Running Terms for Injuries

  1. Chafe – Chaffing happens around the armpits or between the legs when the skin becomes irritated from friction.
  2. Chapped – When the insides of your legs become painful with a burning sensation due to the friction of repetitive motion. There are many other similar running terms to describe this, but chapping and chaffing are the most common.
  3. Dead toes – Maybe the most painful running terms. Dead toenails that have turned black and have blisters.
  4. Runner’s knee – Knee pain around the kneecap. Usually more noticeable when squatting or bending.
  5. Runners toes – Black toenails or toes that have lost nails due to the pressure and repetitive friction of shoes on the toes.
  6. RICE – Rest, Ice, Compression, Elevate. To help recover from injury.
  7. DOMS – Delayed onset muscle soreness. This is the soreness that sets in days after training or racing. Some specially designed supplement formulas help decrease this.

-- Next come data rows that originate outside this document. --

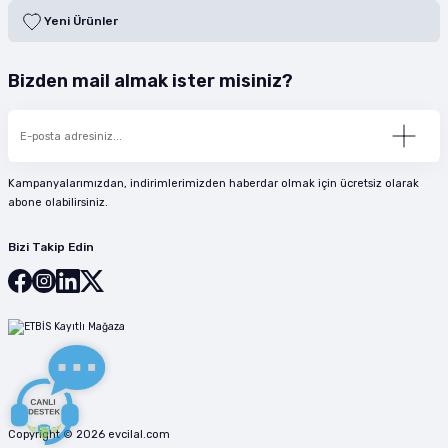
Yeni Ürünler
Bizden mail almak ister misiniz?
Kampanyalarımızdan, indirimlerimizden haberdar olmak için ücretsiz olarak
abone olabilirsiniz.
Bizi Takip Edin
Copyright © 2026 evcilal.com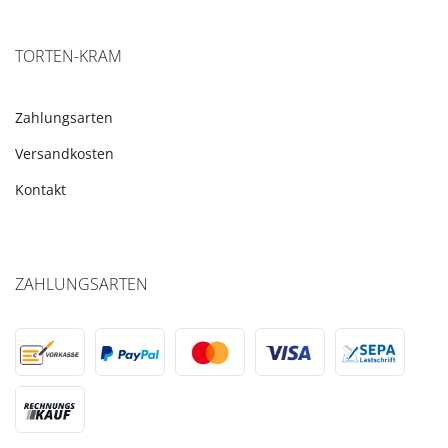
TORTEN-KRAM
Zahlungsarten
Versandkosten
Kontakt
ZAHLUNGSARTEN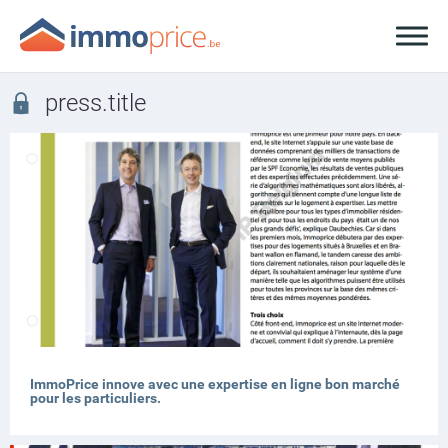
press.title
ImmoPrice innove avec une expertise en ligne bon marché
pour les particuliers.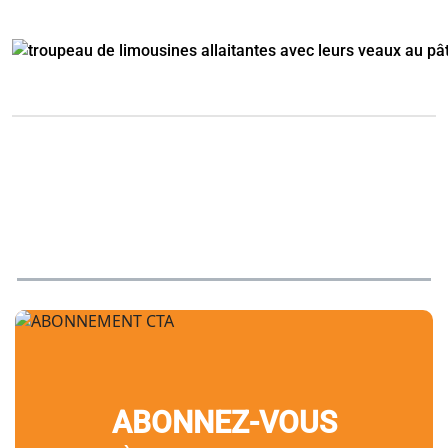
ABONNEZ-VOUS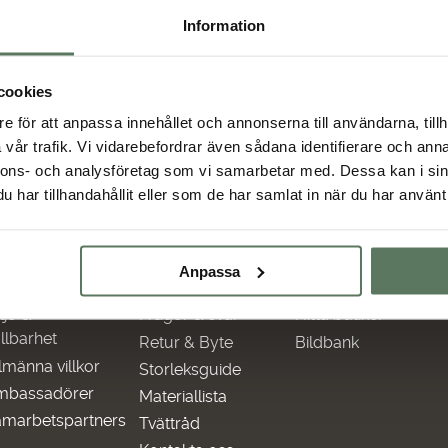
Information
otsvarar ditt val.
cookies
e för att anpassa innehållet och annonserna till användarna, tillh
vår trafik. Vi vidarebefordrar även sådana identifierare och anna
nnons- och analysföretag som vi samarbetar med. Dessa kan i sin
har tillhandahållit eller som de har samlat in när du har använt 
Anpassa
nformation
Hjälp
Återförsäljare
ljö &
Frågor & svar
Hitta butiker
llbarhet
Retur & Byte
Bildbank
lmänna villkor
Storleksguide
mbassadörer
Materiallista
marbetspartners
Tvättråd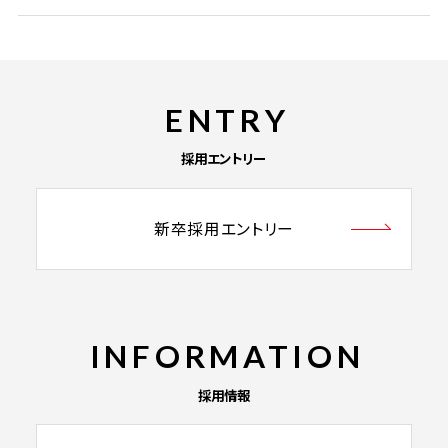
ENTRY
採用エントリー
新卒採用エントリー
INFORMATION
採用情報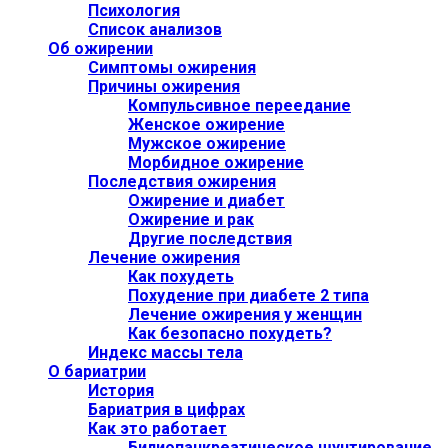
Психология
Список анализов
Об ожирении
Симптомы ожирения
Причины ожирения
Компульсивное переедание
Женское ожирение
Мужское ожирение
Морбидное ожирение
Последствия ожирения
Ожирение и диабет
Ожирение и рак
Другие последствия
Лечение ожирения
Как похудеть
Похудение при диабете 2 типа
Лечение ожирения у женщин
Как безопасно похудеть?
Индекс массы тела
О бариатрии
История
Бариатрия в цифрах
Как это работает
Билиопанкреатическое шунтирование,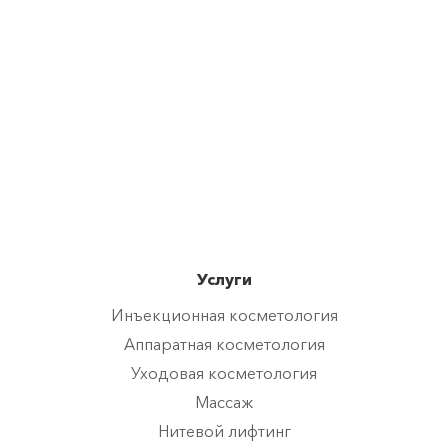
Услуги
Инъекционная косметология
Аппаратная косметология
Уходовая косметология
Массаж
Нитевой лифтинг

  8. Bloody nipples – Occurrence that happens when the friction from a shirt and the nipple rub together over a long race.
  9. IT Band – Band on the outside of the knee that can cause pain with overuse (also known as Iliotibial band).
  10. Runners trots – Having an upset stomach and needing to have a bowel movement during a race. This is one of those running terms that would only make sense to a runner who has experienced it.
  11. Lactic Acid – Acid byproduct of metabolism that builds up in muscles and blood during intense exercise. It is noticed when muscles begin to burn and/or ache, and can also result in a feeling of breathlessness or tachycardia.
  12. Stitch – Side ache. Stitches usually go away with some slower, deeper breathing.